__What you have to do__: Set down, please, exactly the lines below that run from the line with "Mheiriceá Thuaidh, treabhanna" to the line with "agus oscailt – nuair is ionann oscailt agus", both lines included.

BEGIN Dataset extract

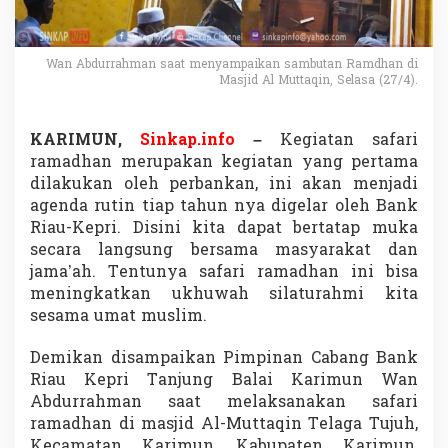
R
i
a
u
Wan Abdurrahman saat menyampaikan sambutan Ramdhan di
Masjid Al Muttaqin, Selasa (27/4).
K
e
p
r
KARIMUN,
Sinkap.info
–
Kegiatan safari
i
ramadhan merupakan kegiatan yang pertama
,
dilakukan oleh perbankan, ini akan menjadi
P
agenda rutin tiap tahun nya digelar oleh Bank
i
m
Riau-Kepri. Disini kita dapat bertatap muka
c
secara langsung bersama masyarakat dan
a
jama’ah. Tentunya safari ramadhan ini bisa
K
meningkatkan ukhuwah silaturahmi kita
a
sesama umat muslim.
r
i
m
Demikan disampaikan Pimpinan Cabang Bank
u
Riau Kepri Tanjung Balai Karimun Wan
n
Abdurrahman saat melaksanakan safari
S
ramadhan di masjid Al-Muttaqin Telaga Tujuh,
a
m
Kecamatan Karimun, Kabupaten Karimun,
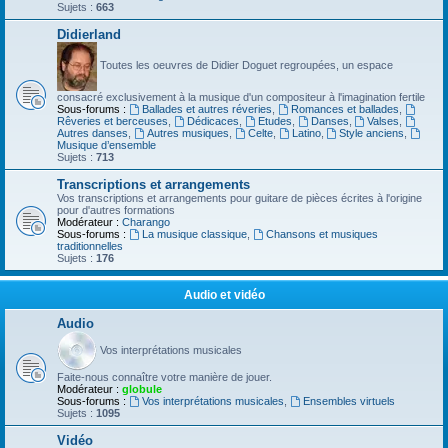
Sujets :
663
Didierland
Toutes les oeuvres de Didier Doguet regroupées, un espace
consacré exclusivement à la musique d'un compositeur à l'imagination fertile
Sous-forums :
Ballades et autres réveries
,
Romances et ballades
,
Rêveries et berceuses
,
Dédicaces
,
Etudes
,
Danses
,
Valses
,
Autres danses
,
Autres musiques
,
Celte
,
Latino
,
Style anciens
,
Musique d’ensemble
Sujets :
713
Transcriptions et arrangements
Vos transcriptions et arrangements pour guitare de pièces écrites à l'origine
pour d'autres formations
Modérateur :
Charango
Sous-forums :
La musique classique
,
Chansons et musiques
traditionnelles
Sujets :
176
Audio et vidéo
Audio
Vos interprétations musicales
Faite-nous connaître votre manière de jouer.
Modérateur :
globule
Sous-forums :
Vos interprétations musicales
,
Ensembles virtuels
Sujets :
1095
Vidéo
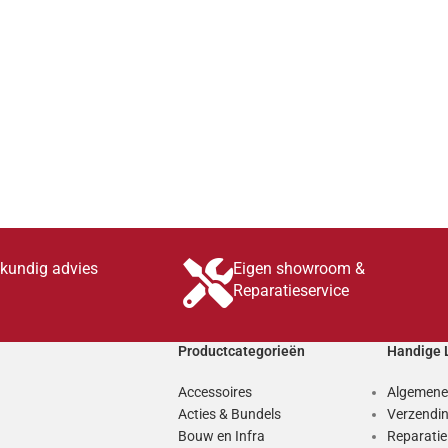
skundig advies
Eigen showroom &
Reparatieservice
Productcategorieën
Handige 
Accessoires
Algemene
Acties & Bundels
Verzendin
Bouw en Infra
Reparati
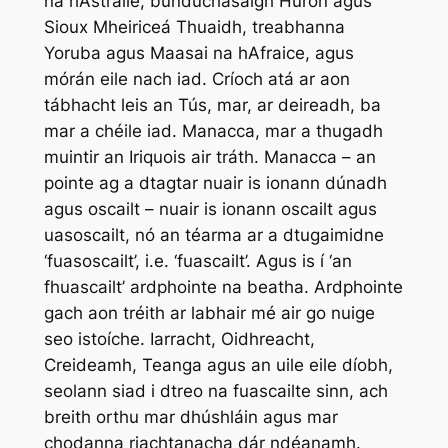
na hAstráile, bundúchasaigh
Huron
agus
Sioux
Mheiriceá Thuaidh, treabhanna
Yoruba
agus
Maasai
na hAfraice, agus
mórán eile nach iad. Críoch atá ar aon
tábhacht leis an Tús, mar, ar deireadh, ba
mar a chéile iad.
Manacca
, mar a thugadh
muintir an
Iriquois
air tráth.
Manacca –
an
pointe ag a dtagtar nuair is ionann dúnadh
agus oscailt – nuair is ionann oscailt agus
uasoscailt, nó an téarma ar a dtugaimidne
‘fuasoscailt’, i.e. ‘fuascailt’. Agus is í ‘an
fhuascailt’ ardphointe na beatha. Ardphointe
gach aon tréith ar labhair mé air go nuige
seo istoíche. Iarracht, Oidhreacht,
Creideamh, Teanga agus an uile eile díobh,
seolann siad i dtreo na fuascailte sinn, ach
breith orthu mar dhúshláin agus mar
chodanna riachtanacha dár ndéanamh.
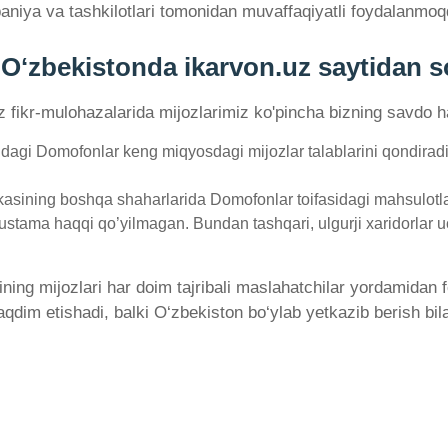
aniya va tashkilotlari tomonidan muvaffaqiyatli foydalanmoq
Oʻzbekistonda ikarvon.uz saytidan s
'z fikr-mulohazalarida mijozlarimiz ko'pincha bizning savdo ha
dagi Domofonlar keng miqyosdagi mijozlar talablarini qondirad
asining boshqa shaharlarida Domofonlar toifasidagi mahsulotlar 
 ustama haqqi qo’yilmagan. Bundan tashqari, ulgurji xaridorlar u
ining mijozlari har doim tajribali maslahatchilar yordamidan
aqdim etishadi, balki O‘zbekiston bo‘ylab yetkazib berish bi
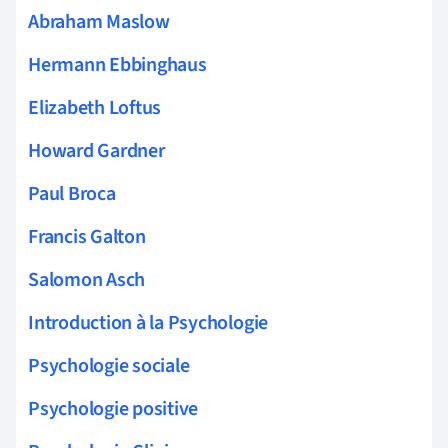
Abraham Maslow
Hermann Ebbinghaus
Elizabeth Loftus
Howard Gardner
Paul Broca
Francis Galton
Salomon Asch
Introduction à la Psychologie
Psychologie sociale
Psychologie positive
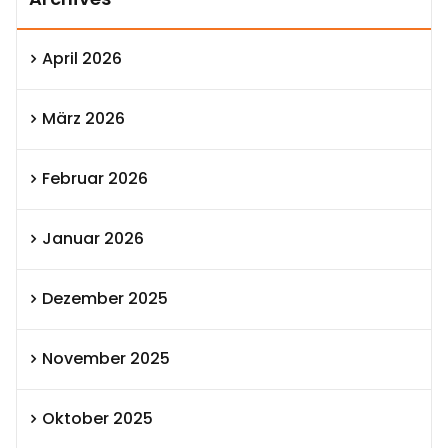
April 2026
März 2026
Februar 2026
Januar 2026
Dezember 2025
November 2025
Oktober 2025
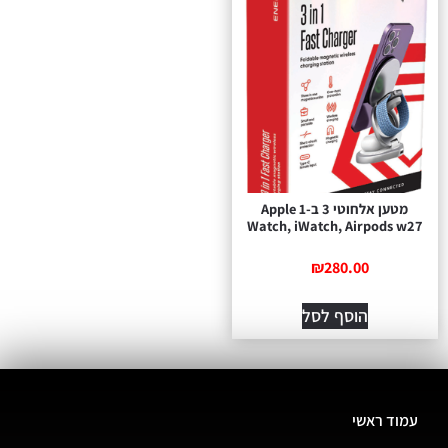
מטען אלחוטי 3 ב-1 Apple
Watch, iWatch, Airpods w27
₪
280.00
הוסף לסל
עמוד ראשי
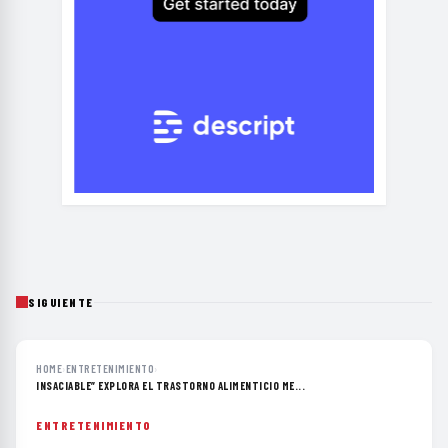
SIGUIENTE
HOME
›
ENTRETENIMIENTO
›
INSACIABLE” EXPLORA EL TRASTORNO ALIMENTICIO ME...
ENTRETENIMIENTO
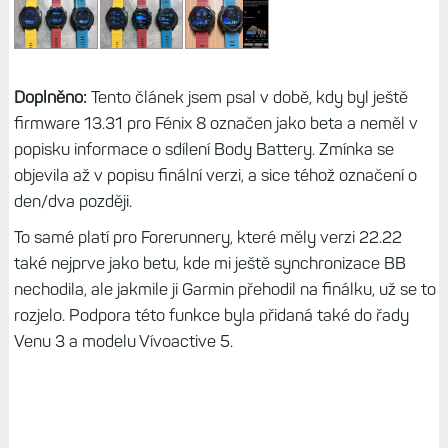
Doplněno:
Tento článek jsem psal v době, kdy byl ještě
firmware 13.31 pro Fénix 8 označen jako beta a neměl v
popisku informace o sdílení Body Battery. Zmínka se
objevila až v popisu finální verzi, a sice téhož označení o
den/dva později.
To samé platí pro Forerunnery, které měly verzi 22.22
také nejprve jako betu, kde mi ještě synchronizace BB
nechodila, ale jakmile ji Garmin přehodil na finálku, už se to
rozjelo. Podpora této funkce byla přidaná také do řady
Venu 3 a modelu Vívoactive 5.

END Dataset extract

__Response area__:
Mheiriceá Thuaidh, treabhanna
Yoruba
agus
Maasai
na hAfraice, agus
mórán eile nach iad. Críoch atá ar aon
tábhacht leis an Tús, mar, ar deireadh, ba
mar a chéile iad.
Manacca
, mar a thugadh
muintir an
Iriquois
air tráth.
Manacca –
an
pointe ag a dtagtar nuair is ionann dúnadh
agus oscailt – nuair is ionann oscailt agus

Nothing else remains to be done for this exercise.